Manoa y su esposa vivieron durante una época sombría de la historia de Israel, en que los filisteos invadieron sus tierras. Un día, un mensajero celestial se acercó a ella, prometiéndole que tendría un hijo. Le dijo que debía dedicarlo a Dios, pues derrocaría a sus opresores.
Cuando la mujer intentó describirle a su esposo cómo era la persona que le había hecho la promesa, dijo: “Era muy impresionante, parecía como un ángel de Dios. Yo no le pregunté de dónde era y él tampoco me dijo su nombre” (Juec. 13:6, PDT). Manoa oró para que aquel hombre volviera a enseñarles cómo criar a su hijo; y así sucedió. Cuando el ángel los instruyó sobre cómo dedicar su hijo a Dios, Manoa le pidió: “Dinos al menos cómo te llamas, para agradecerte cuando se cumpla lo que nos dijiste”.

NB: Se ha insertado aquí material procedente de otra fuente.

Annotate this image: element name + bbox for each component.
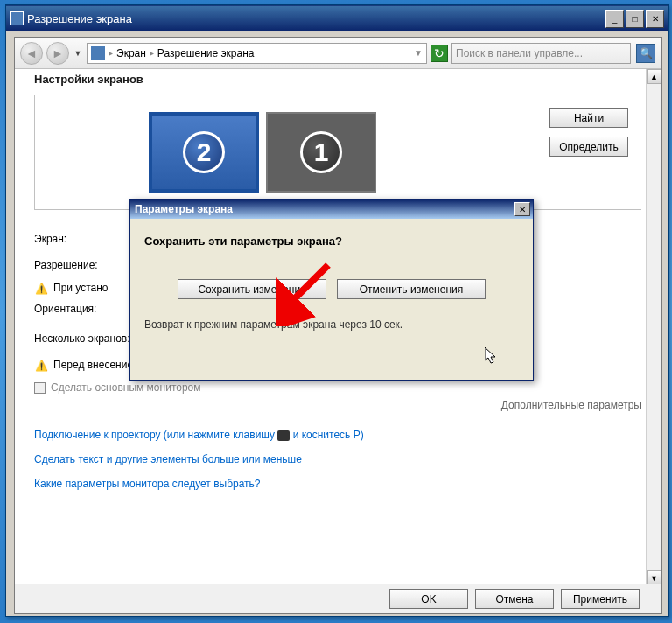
breadcrumb-part1[interactable]: Экран [116, 47, 146, 60]
nav-toolbar: ◄ ► ▼ ▸ Экран ▸ Разрешение экрана ▼ ↻ По… [15, 38, 661, 69]
apply-button[interactable]: Применить [561, 589, 640, 609]
monitor-badge: 2 [183, 131, 225, 173]
minimize-button[interactable]: _ [606, 10, 624, 28]
detect-button[interactable]: Определить [550, 136, 628, 157]
display-icon [91, 46, 105, 60]
maximize-button[interactable]: □ [626, 10, 644, 28]
forward-button[interactable]: ► [46, 42, 69, 65]
dialog-button-bar: OK Отмена Применить [15, 584, 661, 613]
address-breadcrumb[interactable]: ▸ Экран ▸ Разрешение экрана ▼ [87, 43, 427, 64]
dialog-countdown: Возврат к прежним параметрам экрана чере… [144, 318, 519, 331]
search-placeholder: Поиск в панели управле... [456, 47, 626, 60]
which-monitor-link[interactable]: Какие параметры монитора следует выбрать… [34, 478, 641, 490]
monitor-badge: 1 [300, 131, 342, 173]
warning-icon: ⚠️ [34, 359, 48, 373]
display-settings-dialog: Параметры экрана ✕ Сохранить эти парамет… [130, 199, 534, 381]
monitor-side-buttons: Найти Определить [550, 108, 628, 157]
text-size-link[interactable]: Сделать текст и другие элементы больше и… [34, 453, 641, 466]
close-button[interactable]: ✕ [646, 10, 664, 28]
cancel-button[interactable]: Отмена [475, 589, 554, 609]
main-monitor-checkbox [34, 382, 46, 394]
revert-changes-button[interactable]: Отменить изменения [337, 279, 486, 299]
section-title: Настройки экранов [34, 69, 641, 89]
monitor-number: 1 [314, 137, 329, 167]
main-monitor-row: Сделать основным монитором [34, 382, 641, 394]
monitor-1[interactable]: 1 [266, 112, 376, 192]
warning-icon: ⚠️ [34, 282, 48, 296]
monitor-number: 2 [197, 137, 212, 167]
back-button[interactable]: ◄ [20, 42, 43, 65]
monitor-2[interactable]: 2 [149, 112, 259, 192]
outer-titlebar: Разрешение экрана _ □ ✕ [6, 5, 668, 32]
dialog-titlebar[interactable]: Параметры экрана ✕ [130, 200, 533, 219]
warn1-text: При устано [53, 282, 108, 294]
dialog-title: Параметры экрана [133, 203, 513, 215]
breadcrumb-sep-icon: ▸ [150, 48, 154, 58]
nav-history-dropdown[interactable]: ▼ [73, 44, 83, 63]
find-button[interactable]: Найти [550, 108, 628, 128]
vertical-scrollbar[interactable]: ▲ ▼ [646, 69, 661, 585]
monitor-arrangement-box[interactable]: 2 1 Найти Определить [34, 94, 641, 210]
main-monitor-label: Сделать основным монитором [51, 382, 201, 394]
breadcrumb-drop-icon[interactable]: ▼ [414, 48, 423, 58]
scroll-up-icon[interactable]: ▲ [647, 69, 661, 84]
help-links: Подключение к проектору (или нажмите кла… [34, 429, 641, 490]
dialog-question: Сохранить эти параметры экрана? [144, 234, 519, 248]
breadcrumb-sep-icon: ▸ [108, 48, 113, 58]
dialog-close-button[interactable]: ✕ [514, 202, 530, 216]
breadcrumb-part2[interactable]: Разрешение экрана [158, 47, 255, 60]
app-icon [10, 11, 24, 25]
search-go-button[interactable]: 🔍 [636, 44, 655, 63]
ok-button[interactable]: OK [389, 589, 468, 609]
dialog-body: Сохранить эти параметры экрана? Сохранит… [130, 219, 533, 346]
save-changes-button[interactable]: Сохранить изменения [178, 279, 326, 299]
projector-link[interactable]: Подключение к проектору (или нажмите кла… [34, 429, 641, 441]
dialog-buttons: Сохранить изменения Отменить изменения [144, 279, 519, 299]
advanced-settings-link[interactable]: Дополнительные параметры [34, 399, 641, 411]
windows-key-icon [277, 430, 290, 441]
outer-window-title: Разрешение экрана [27, 12, 604, 25]
refresh-button[interactable]: ↻ [430, 45, 448, 62]
search-box[interactable]: Поиск в панели управле... [452, 43, 631, 64]
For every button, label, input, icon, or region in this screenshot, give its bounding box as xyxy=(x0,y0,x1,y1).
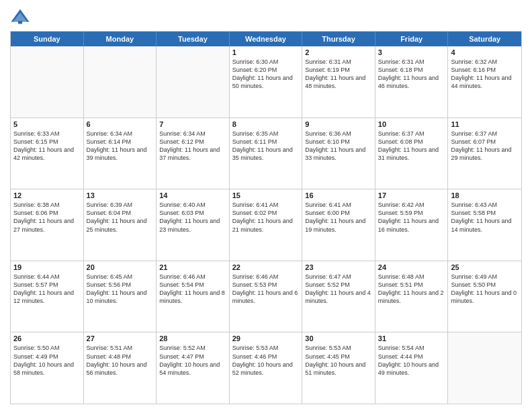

El mensajero le dio una respuesta que sugería cuán extraordinaria era su visita: “¿Para qué quieres saber mi nombre? Es un secreto maravilloso” (Juec. 13:17, 18). Cuando el visitante ascendió al cielo, la pareja cayó de rodillas con sus rostros en tierra. “¡Vamos a morir! –exclamó Manoa–. ¡Hemos visto a Dios!”
Ciertas imitaciones pueden resultarnos atractivas. Es fácil decir que los asuntos espirituales se disciernen con el espíritu, pero abrir el corazón a las bendiciones del Todopoderoso es otra cosa. Experimentar a Dios puede ser intimidante si no lo conocemos como a un amigo. Fíjate que los israelitas le pedían a Moisés que mantuviera sus conversaciones con Dios a puerta cerrada: “Háblanos tú, y obedeceremos; pero que no nos hable Dios, no sea que muramos” (Éxo. 20:19). Sin embargo, Pablo nos dice que aunque ahora solo conocemos a Dios en parte, “como en un espejo, y borrosamente”, pronto lo “veremos cara a cara” (1 Cor. 13:12).
Por eso, el mejor regalo que hemos recibido no se puede resumir en una palabra tan trillada como “impresionante”. Maravilloso, Consejero, Poderoso Dios, Padre Eterno, Príncipe de Paz…, se necesitan todas estas palabras (y más) para comenzar a describir el regalo que Dios nos dio hace dos mil años en un establo de Belén.